先日の記事でまたしても腐女子の皆さまからぶん殴られそうなことを宣ったわたくしですが、反省はしてもまったく後悔はしていません。だって本当のことだもん。

まぁわたしもいわゆる“天唾”な立場なのですが、そんなわたしなんぞでもこうひしひしと肌で感じているんだから、これは相当な傾向ですよ。
日本の国力は量・質ともにかなり落ち込んでいます。
これは由々しき事態です。

というのも、これは何も麦子が、素人感覚でものを申しているわけではないのです。各界の著名な知識人たちが、昨今の日本人の馬鹿さ加減に警笛を鳴らし始めている。

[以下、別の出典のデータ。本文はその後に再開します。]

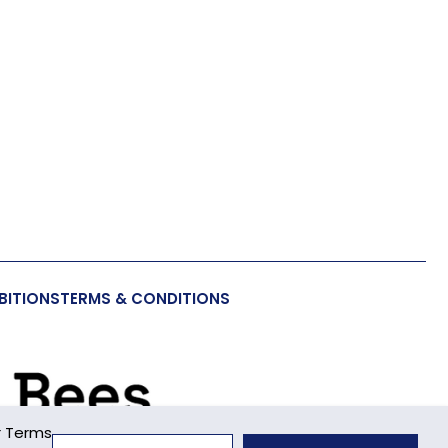
BITIONS
TERMS & CONDITIONS
r Terms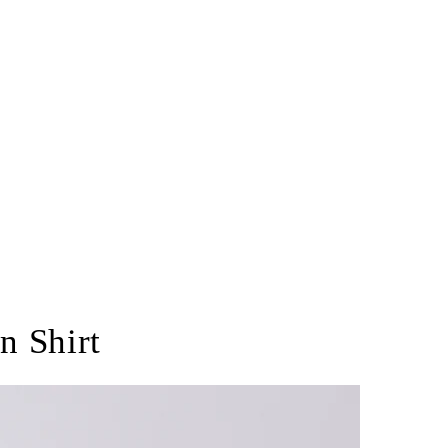
n Shirt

まずお話ししたいのが、日本の最たる特徴として日本語の特有性があげられるということです。
日本人であるわたしたちにも自覚があると思いますが、日本語というのは実に独特な言語。
抽象的かつ難解。常に使われる単語は5000語を越え、世界的に見ても非常に珍しい言語であります。
使うときと場面で意味の変わってくる言葉があるのはどこの国にもあることですが、日本語はおそらくその数が比べ物になりません。

これは麦子個人の感覚ですが、日本語はただ単にその言葉の意味だけでなく、たったひと言で景色や状況、人の気持ちまで垣間見えることができる言語だと考えます。
例えば、麦子の大好きな詩のひとつとして、曹洞宗僧侶の良寛和尚の辞世の句があります。

『裏を見せ 表を見せて 散るもみじ』

良寛和尚の今際の際、そこに寄り添う奥方のお耳元で最後に囁かれたそうです。

この詩には、「わたしの悪い面もいい面も、すべてあなたはわたしを受け入れ愛してくれましたね。わたしももう生涯を閉じます。それこそあの散るもみじのように」という意味が込められていると解釈されているようです。
たったの17文字の中に、これだけの気持ちを込めることができる。日本の歌を詠む文化というのは、とても素晴らしいと心打たれる瞬間です。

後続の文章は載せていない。